• _REQUIREMENT_: Repeat each record below exactly, dropping the pictures.

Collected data
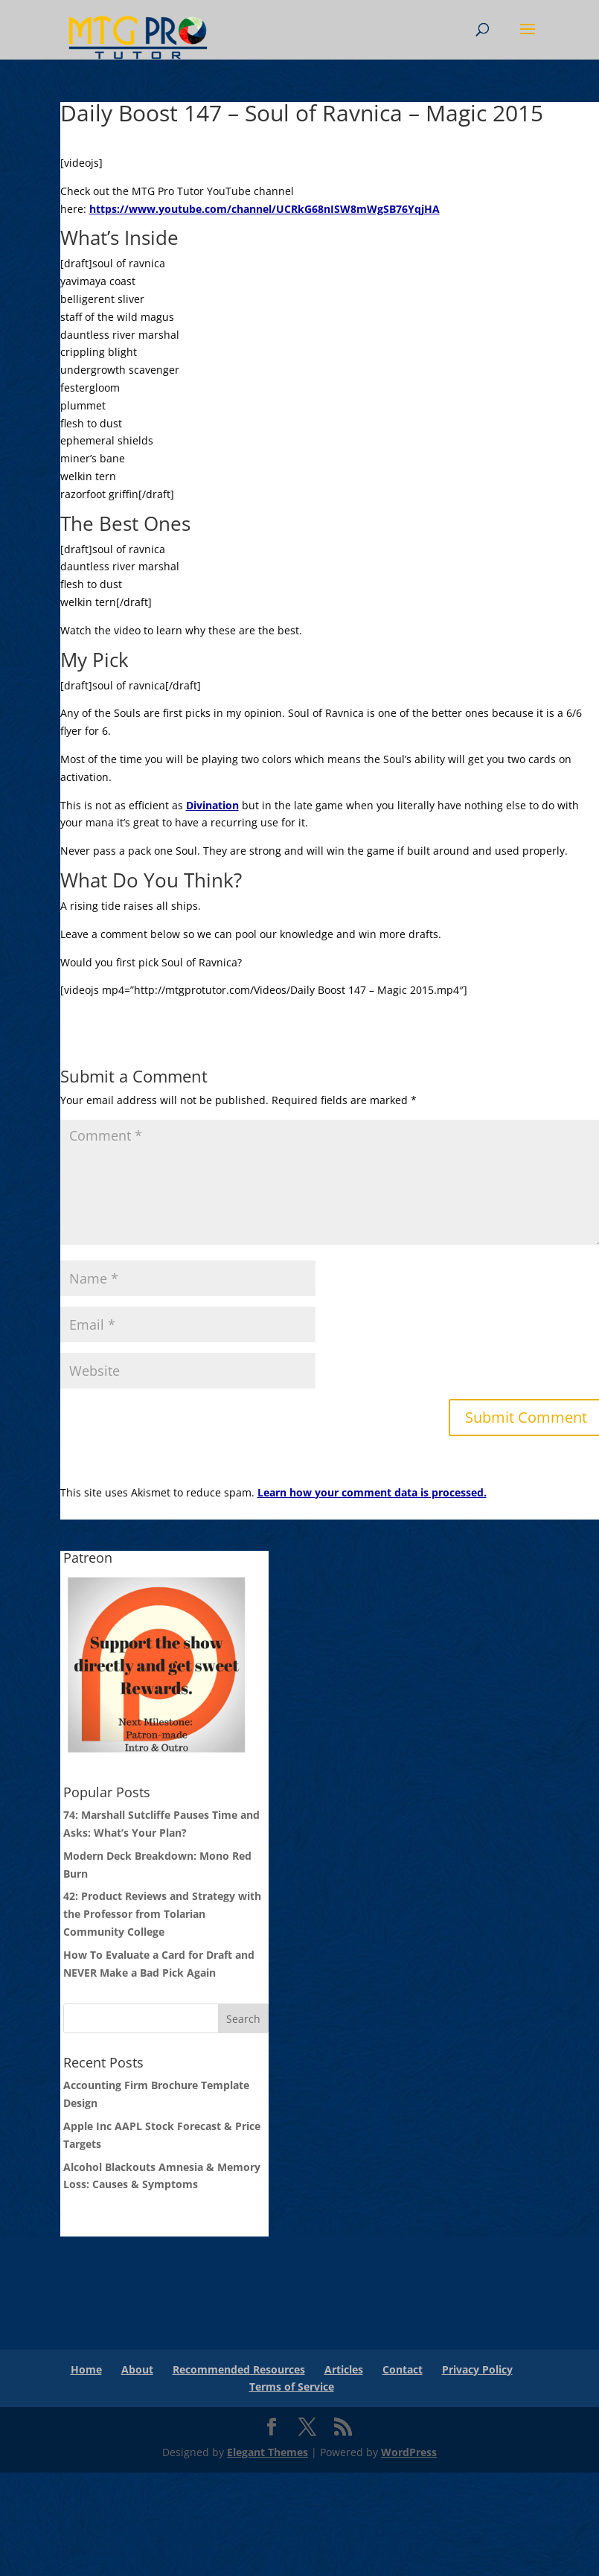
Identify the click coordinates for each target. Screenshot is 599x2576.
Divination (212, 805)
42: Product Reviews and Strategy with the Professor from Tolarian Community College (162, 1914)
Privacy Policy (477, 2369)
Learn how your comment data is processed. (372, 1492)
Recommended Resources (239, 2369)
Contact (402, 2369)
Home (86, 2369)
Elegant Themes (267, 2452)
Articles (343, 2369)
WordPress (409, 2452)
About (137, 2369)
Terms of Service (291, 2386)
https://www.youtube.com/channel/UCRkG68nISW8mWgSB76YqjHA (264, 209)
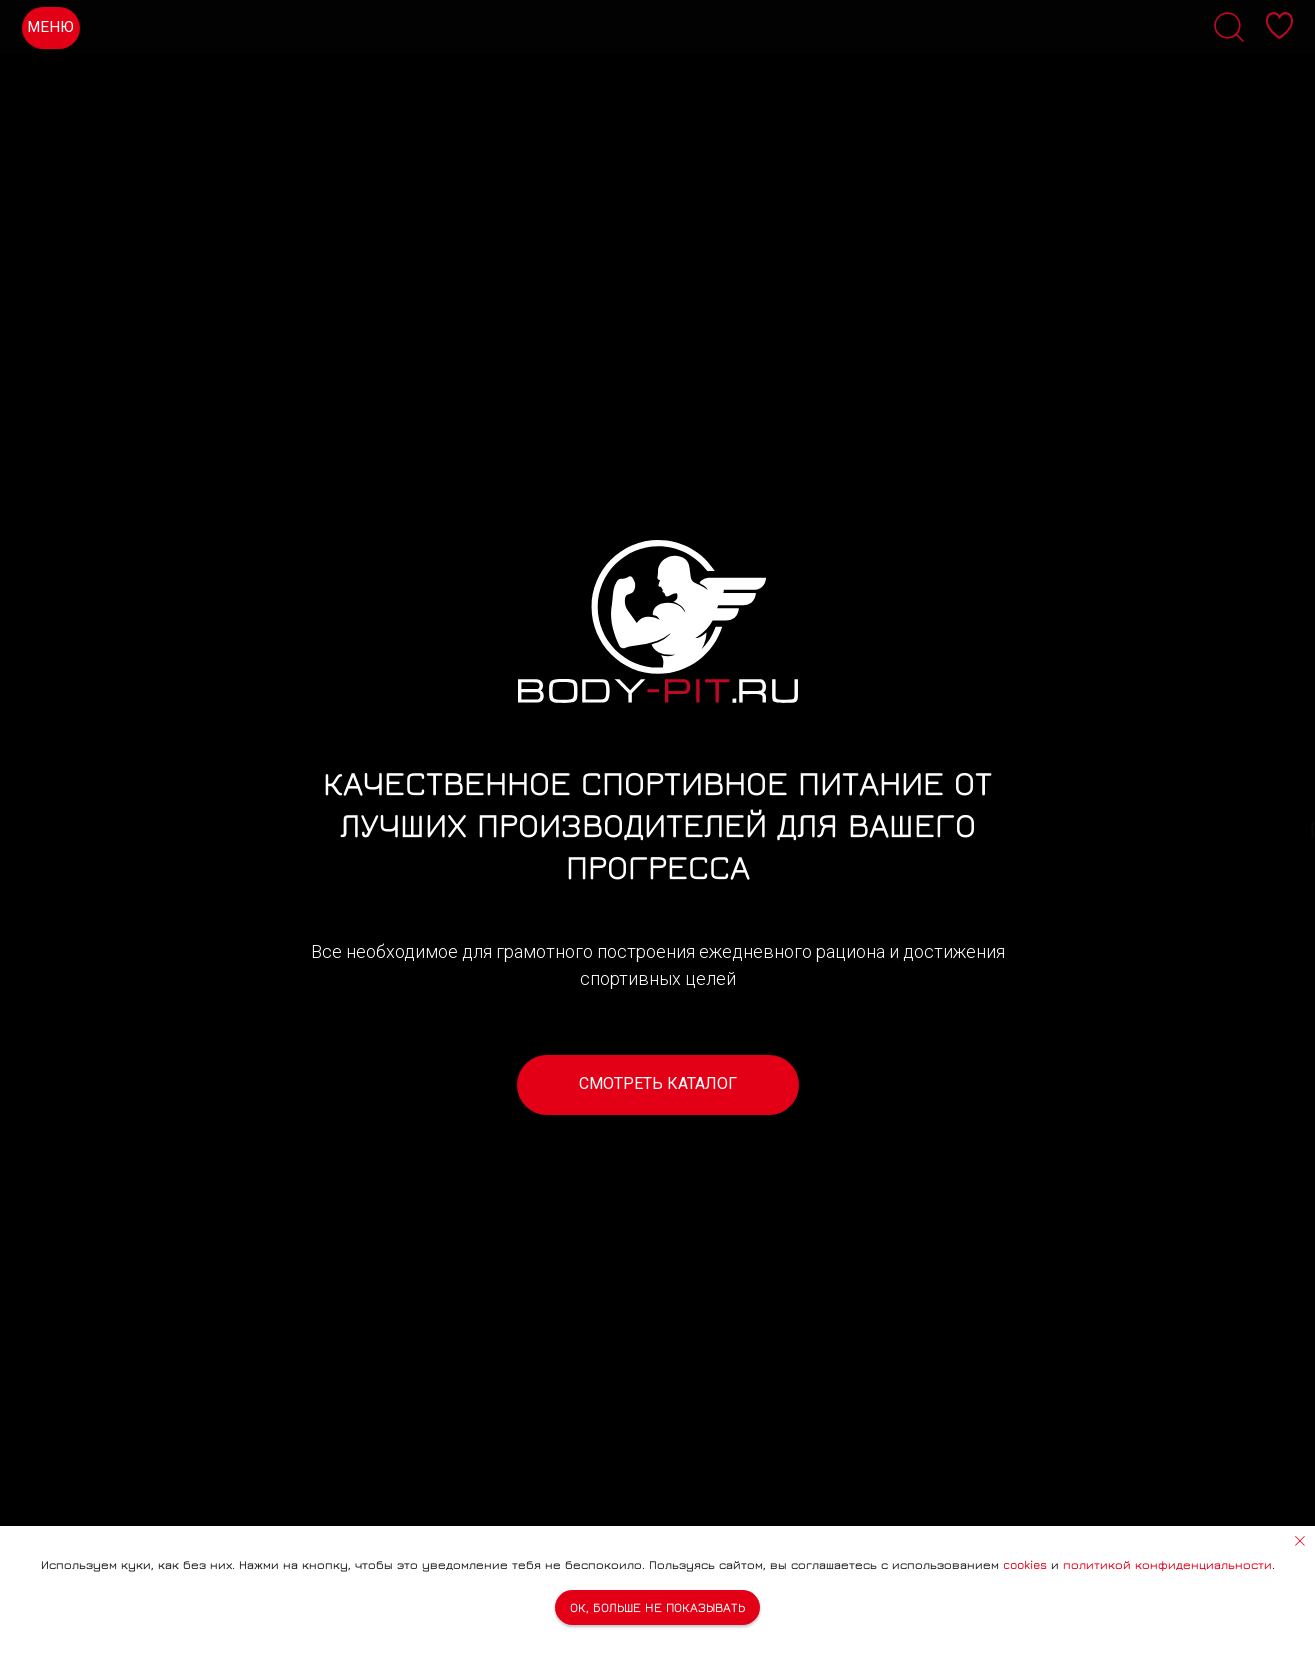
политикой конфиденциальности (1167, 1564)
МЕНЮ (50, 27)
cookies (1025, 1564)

• _TASK SOLUTION_:
Identify the click coordinates for each target. Screenshot is 599x2576.
Divination (212, 805)
42: Product Reviews and Strategy with the Professor from Tolarian Community College (162, 1914)
Privacy Policy (477, 2369)
Learn how your comment data is processed. (372, 1492)
Recommended Resources (239, 2369)
Contact (402, 2369)
Home (86, 2369)
Elegant Themes (267, 2452)
Articles (343, 2369)
WordPress (409, 2452)
About (137, 2369)
Terms of Service (291, 2386)
https://www.youtube.com/channel/UCRkG68nISW8mWgSB76YqjHA (264, 209)
политикой конфиденциальности (1167, 1564)
МЕНЮ (50, 27)
cookies (1025, 1564)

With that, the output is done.